Exact copies of all the lines below are needed, without the pictures.

# DATA EXTRACT
_ _ _ _ _

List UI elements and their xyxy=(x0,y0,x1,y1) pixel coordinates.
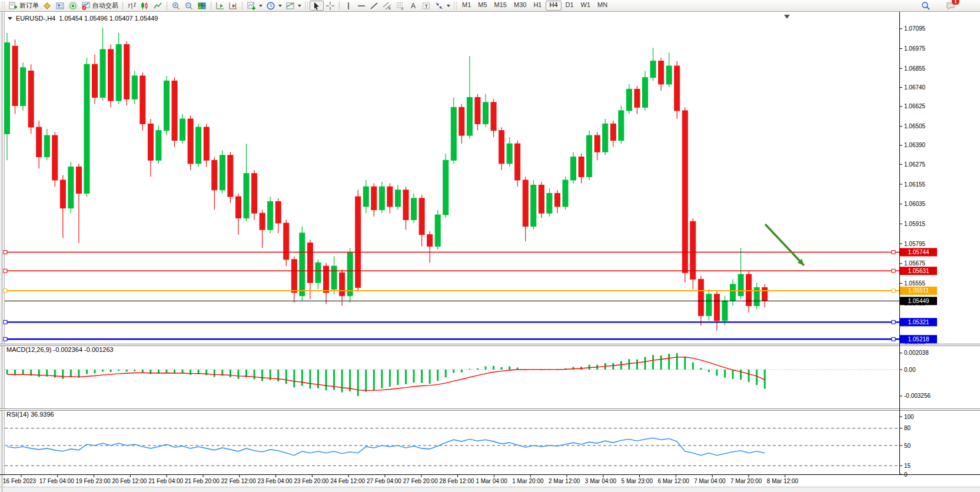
candle-body xyxy=(291,260,297,292)
time-axis-label: 21 Feb 04:00 xyxy=(148,478,183,484)
candle-body xyxy=(92,64,98,97)
time-axis-label: 17 Feb 04:00 xyxy=(39,478,74,484)
text-tool-button[interactable]: A xyxy=(407,1,420,11)
timeframe-button-D1[interactable]: D1 xyxy=(563,1,577,9)
timeframe-button-MN[interactable]: MN xyxy=(594,1,610,9)
auto-scroll-button[interactable] xyxy=(214,1,227,11)
macd-bar xyxy=(341,370,343,393)
tile-windows-button[interactable] xyxy=(195,1,208,11)
candle-body xyxy=(28,71,34,128)
time-axis-label: 1 Mar 20:00 xyxy=(512,478,544,484)
price-axis-label: 1.06505 xyxy=(904,123,926,129)
template-icon xyxy=(285,1,295,11)
line-handle[interactable] xyxy=(4,337,7,341)
line-handle[interactable] xyxy=(892,337,895,341)
candle-body xyxy=(419,198,424,235)
market-watch-icon xyxy=(42,1,52,11)
time-axis-label: 5 Mar 23:00 xyxy=(622,478,653,484)
candlestick-chart-button[interactable] xyxy=(138,1,151,11)
line-handle[interactable] xyxy=(892,269,895,272)
template-button[interactable] xyxy=(284,1,303,11)
toolbar-right-group: 1 xyxy=(921,1,980,11)
timeframe-button-M5[interactable]: M5 xyxy=(475,1,490,9)
line-handle[interactable] xyxy=(4,269,7,272)
time-axis-label: 27 Feb 20:00 xyxy=(403,478,438,484)
macd-bar xyxy=(317,370,319,388)
candle-body xyxy=(587,135,592,177)
tile-windows-icon xyxy=(197,1,207,11)
chart-shift-button[interactable] xyxy=(227,1,240,11)
text-label-tool-button[interactable]: T xyxy=(420,1,433,11)
crosshair-tool-button[interactable] xyxy=(324,1,337,11)
line-handle[interactable] xyxy=(4,250,7,254)
channel-tool-button[interactable]: E xyxy=(381,1,394,11)
search-icon[interactable] xyxy=(921,1,931,11)
macd-bar xyxy=(453,370,454,373)
timeframe-button-H1[interactable]: H1 xyxy=(530,1,544,9)
line-handle[interactable] xyxy=(892,320,895,324)
candle-body xyxy=(21,68,26,106)
fibonacci-tool-button[interactable]: F xyxy=(394,1,407,11)
navigator-button[interactable] xyxy=(67,1,79,11)
price-axis-label: 1.06740 xyxy=(904,84,926,91)
candle-body xyxy=(5,43,10,134)
cursor-tool-button[interactable] xyxy=(310,1,324,11)
macd-bar xyxy=(660,355,662,370)
symbol-dropdown-icon[interactable] xyxy=(8,17,12,20)
notifications-button[interactable]: 1 xyxy=(946,1,955,11)
price-tag-label: 1.05511 xyxy=(908,287,929,294)
line-handle[interactable] xyxy=(892,250,895,254)
add-indicator-button[interactable] xyxy=(245,1,264,11)
price-tag-label: 1.05744 xyxy=(908,249,929,255)
timeframe-button-W1[interactable]: W1 xyxy=(578,1,594,9)
candle-body xyxy=(324,266,329,292)
candle-body xyxy=(331,266,337,289)
candle-body xyxy=(52,135,58,180)
timeframe-button-M1[interactable]: M1 xyxy=(459,1,474,9)
toolbar-separator xyxy=(122,2,123,10)
line-handle[interactable] xyxy=(4,289,7,292)
shapes-tool-button[interactable] xyxy=(433,1,452,11)
period-button[interactable] xyxy=(264,1,284,11)
data-window-button[interactable] xyxy=(54,1,67,11)
candle-body xyxy=(714,294,719,321)
candle-body xyxy=(164,81,170,130)
zoom-out-button[interactable] xyxy=(182,1,195,11)
navigator-icon xyxy=(68,1,78,11)
svg-text:T: T xyxy=(425,3,428,9)
timeframe-group: M1M5M15M30H1H4D1W1MN xyxy=(459,1,611,11)
macd-bar xyxy=(205,370,207,375)
candle-body xyxy=(307,243,313,282)
zoom-in-button[interactable] xyxy=(170,1,182,11)
candle-body xyxy=(228,155,233,197)
chart-background xyxy=(0,11,980,492)
candle-body xyxy=(579,157,584,177)
chart-shift-icon xyxy=(228,1,238,11)
macd-bar xyxy=(461,370,463,373)
candlestick-chart-icon xyxy=(140,1,150,11)
macd-bar xyxy=(652,355,654,370)
time-axis-label: 8 Mar 12:00 xyxy=(767,478,799,484)
candle-body xyxy=(475,97,480,124)
vertical-line-tool-button[interactable] xyxy=(342,1,355,11)
chart-canvas[interactable]: 1.070951.069751.068551.067401.066251.065… xyxy=(0,0,980,492)
autotrading-button[interactable]: 自动交易 xyxy=(79,1,120,11)
line-chart-button[interactable] xyxy=(151,1,164,11)
horizontal-line-tool-button[interactable] xyxy=(355,1,368,11)
timeframe-button-H4[interactable]: H4 xyxy=(546,1,561,11)
macd-bar xyxy=(684,357,686,370)
market-watch-button[interactable] xyxy=(41,1,54,11)
macd-bar xyxy=(54,370,56,378)
data-window-icon xyxy=(55,1,65,11)
timeframe-button-M30[interactable]: M30 xyxy=(511,1,529,9)
line-handle[interactable] xyxy=(4,320,7,324)
candle-body xyxy=(451,107,456,160)
timeframe-button-M15[interactable]: M15 xyxy=(491,1,510,9)
line-handle[interactable] xyxy=(892,289,895,292)
new-order-button[interactable]: 新订单 xyxy=(6,1,41,11)
dropdown-caret-icon xyxy=(259,5,263,7)
candle-body xyxy=(698,280,703,316)
trendline-tool-button[interactable] xyxy=(368,1,381,11)
candle-body xyxy=(626,89,632,111)
bar-chart-button[interactable] xyxy=(125,1,138,11)
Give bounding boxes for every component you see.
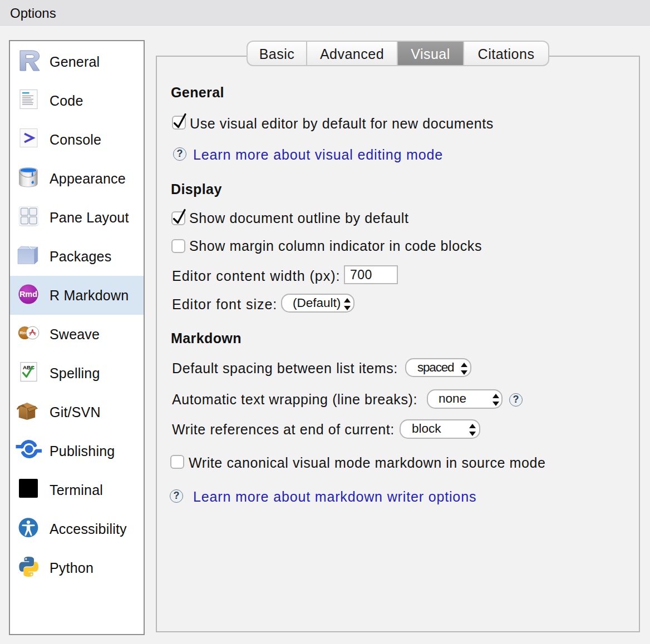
svg-text:Rmd: Rmd — [19, 290, 37, 299]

_ _ _ _ _

# ANSWER BOX
List UI elements and their xyxy=(x0,y0,x1,y1) pixel coordinates.
candle-body xyxy=(291,260,297,292)
time-axis-label: 21 Feb 04:00 xyxy=(148,478,183,484)
candle-body xyxy=(92,64,98,97)
time-axis-label: 17 Feb 04:00 xyxy=(39,478,74,484)
text-tool-button[interactable]: A xyxy=(407,1,420,11)
timeframe-button-D1[interactable]: D1 xyxy=(563,1,577,9)
timeframe-button-MN[interactable]: MN xyxy=(594,1,610,9)
auto-scroll-button[interactable] xyxy=(214,1,227,11)
macd-bar xyxy=(341,370,343,393)
tile-windows-button[interactable] xyxy=(195,1,208,11)
candle-body xyxy=(28,71,34,128)
time-axis-label: 1 Mar 20:00 xyxy=(512,478,544,484)
price-axis-label: 1.06505 xyxy=(904,123,926,129)
template-icon xyxy=(285,1,295,11)
line-handle[interactable] xyxy=(4,337,7,341)
line-handle[interactable] xyxy=(892,337,895,341)
candle-body xyxy=(419,198,424,235)
market-watch-icon xyxy=(42,1,52,11)
time-axis-label: 5 Mar 23:00 xyxy=(622,478,653,484)
candlestick-chart-button[interactable] xyxy=(138,1,151,11)
line-handle[interactable] xyxy=(892,269,895,272)
template-button[interactable] xyxy=(284,1,303,11)
toolbar-right-group: 1 xyxy=(921,1,980,11)
timeframe-button-M5[interactable]: M5 xyxy=(475,1,490,9)
line-handle[interactable] xyxy=(4,269,7,272)
time-axis-label: 27 Feb 20:00 xyxy=(403,478,438,484)
macd-bar xyxy=(317,370,319,388)
candle-body xyxy=(587,135,592,177)
tile-windows-icon xyxy=(197,1,207,11)
chart-shift-button[interactable] xyxy=(227,1,240,11)
text-label-tool-button[interactable]: T xyxy=(420,1,433,11)
crosshair-tool-button[interactable] xyxy=(324,1,337,11)
line-handle[interactable] xyxy=(4,250,7,254)
channel-tool-button[interactable]: E xyxy=(381,1,394,11)
search-icon[interactable] xyxy=(921,1,931,11)
macd-bar xyxy=(453,370,454,373)
timeframe-button-H1[interactable]: H1 xyxy=(530,1,544,9)
line-handle[interactable] xyxy=(892,320,895,324)
candle-body xyxy=(21,68,26,106)
fibonacci-tool-button[interactable]: F xyxy=(394,1,407,11)
navigator-button[interactable] xyxy=(67,1,79,11)
price-axis-label: 1.06740 xyxy=(904,84,926,91)
candle-body xyxy=(5,43,10,134)
cursor-tool-button[interactable] xyxy=(310,1,324,11)
macd-bar xyxy=(660,355,662,370)
symbol-dropdown-icon[interactable] xyxy=(8,17,12,20)
notifications-button[interactable]: 1 xyxy=(946,1,955,11)
price-tag-label: 1.05511 xyxy=(908,287,929,294)
line-handle[interactable] xyxy=(892,250,895,254)
add-indicator-button[interactable] xyxy=(245,1,264,11)
price-tag-label: 1.05744 xyxy=(908,249,929,255)
timeframe-button-W1[interactable]: W1 xyxy=(578,1,594,9)
candle-body xyxy=(324,266,329,292)
candle-body xyxy=(331,266,337,289)
candle-body xyxy=(52,135,58,180)
timeframe-button-M1[interactable]: M1 xyxy=(459,1,474,9)
toolbar-separator xyxy=(122,2,123,10)
line-handle[interactable] xyxy=(4,289,7,292)
shapes-tool-button[interactable] xyxy=(433,1,452,11)
period-button[interactable] xyxy=(264,1,284,11)
data-window-button[interactable] xyxy=(54,1,67,11)
candle-body xyxy=(714,294,719,321)
candle-body xyxy=(164,81,170,130)
zoom-out-button[interactable] xyxy=(182,1,195,11)
navigator-icon xyxy=(68,1,78,11)
svg-text:T: T xyxy=(425,3,428,9)
timeframe-group: M1M5M15M30H1H4D1W1MN xyxy=(459,1,611,11)
macd-bar xyxy=(205,370,207,375)
candle-body xyxy=(307,243,313,282)
zoom-in-button[interactable] xyxy=(170,1,182,11)
candle-body xyxy=(228,155,233,197)
chart-background xyxy=(0,11,980,492)
candle-body xyxy=(579,157,584,177)
chart-shift-icon xyxy=(228,1,238,11)
macd-bar xyxy=(461,370,463,373)
candlestick-chart-icon xyxy=(140,1,150,11)
macd-bar xyxy=(652,355,654,370)
time-axis-label: 8 Mar 12:00 xyxy=(767,478,799,484)
candle-body xyxy=(475,97,480,124)
vertical-line-tool-button[interactable] xyxy=(342,1,355,11)
chart-canvas[interactable]: 1.070951.069751.068551.067401.066251.065… xyxy=(0,0,980,492)
autotrading-button[interactable]: 自动交易 xyxy=(79,1,120,11)
line-chart-button[interactable] xyxy=(151,1,164,11)
horizontal-line-tool-button[interactable] xyxy=(355,1,368,11)
timeframe-button-H4[interactable]: H4 xyxy=(546,1,561,11)
macd-bar xyxy=(684,357,686,370)
market-watch-button[interactable] xyxy=(41,1,54,11)
macd-bar xyxy=(54,370,56,378)
data-window-icon xyxy=(55,1,65,11)
timeframe-button-M30[interactable]: M30 xyxy=(511,1,529,9)
line-handle[interactable] xyxy=(4,320,7,324)
candle-body xyxy=(451,107,456,160)
timeframe-button-M15[interactable]: M15 xyxy=(491,1,510,9)
line-handle[interactable] xyxy=(892,289,895,292)
new-order-button[interactable]: 新订单 xyxy=(6,1,41,11)
dropdown-caret-icon xyxy=(259,5,263,7)
candle-body xyxy=(698,280,703,316)
trendline-tool-button[interactable] xyxy=(368,1,381,11)
candle-body xyxy=(626,89,632,111)
bar-chart-button[interactable] xyxy=(125,1,138,11)
Give bounding boxes for every component you see.
svg-text:Rmd: Rmd — [19, 290, 37, 299]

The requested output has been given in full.